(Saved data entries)
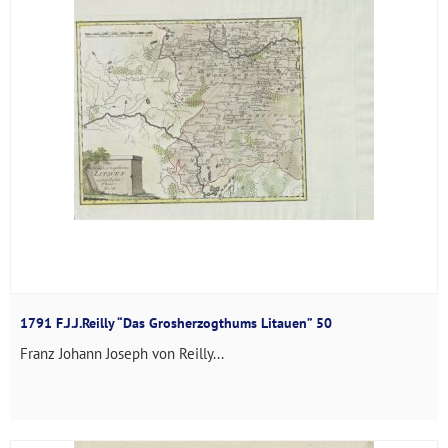
1791 F.J.J.Reilly “Das Grosherzogthums Litauen” 50
Franz Johann Joseph von Reilly...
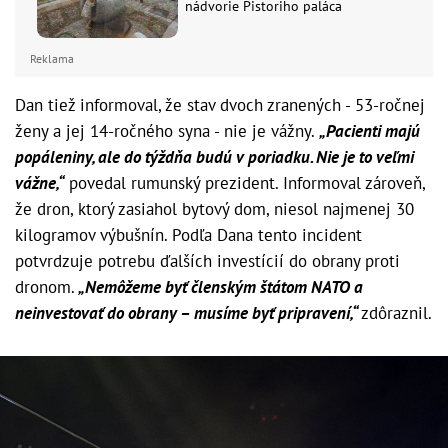
nádvorie Pistoriho paláca
Reklama
Dan tiež informoval, že stav dvoch zranených - 53-ročnej
ženy a jej 14-ročného syna - nie je vážny.
„Pacienti majú
popáleniny, ale do týždňa budú v poriadku. Nie je to veľmi
vážne,“
povedal rumunský prezident. Informoval zároveň,
že dron, ktorý zasiahol bytový dom, niesol najmenej 30
kilogramov výbušnín. Podľa Dana tento incident
potvrdzuje potrebu ďalších investícií do obrany proti
dronom.
„Nemôžeme byť členským štátom NATO a
neinvestovať do obrany – musíme byť pripravení,“
zdôraznil.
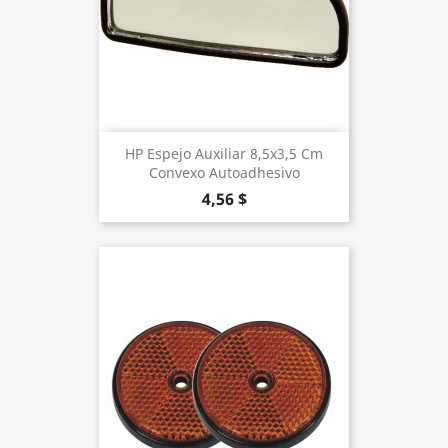
HP Espejo Auxiliar 8,5x3,5 Cm
Convexo Autoadhesivo
4,56 $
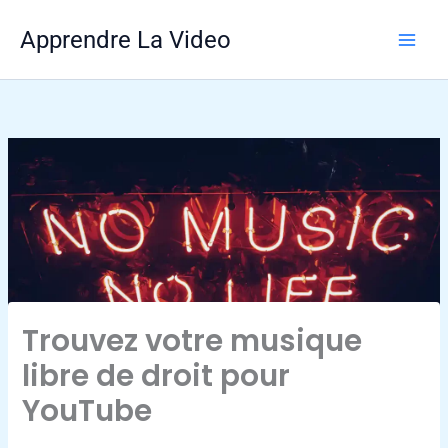
Aller
Apprendre La Video
au
contenu
Trouvez votre musique
libre de droit pour
YouTube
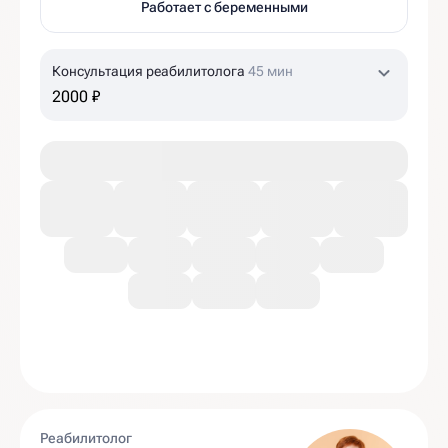
Работает с беременными
Консультация реабилитолога
45 мин
2000 ₽
Реабилитолог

What is expected →
Across the entries above, work out how many lines hold "Reilly". The answer is that number alone.

Result for this exercise →
2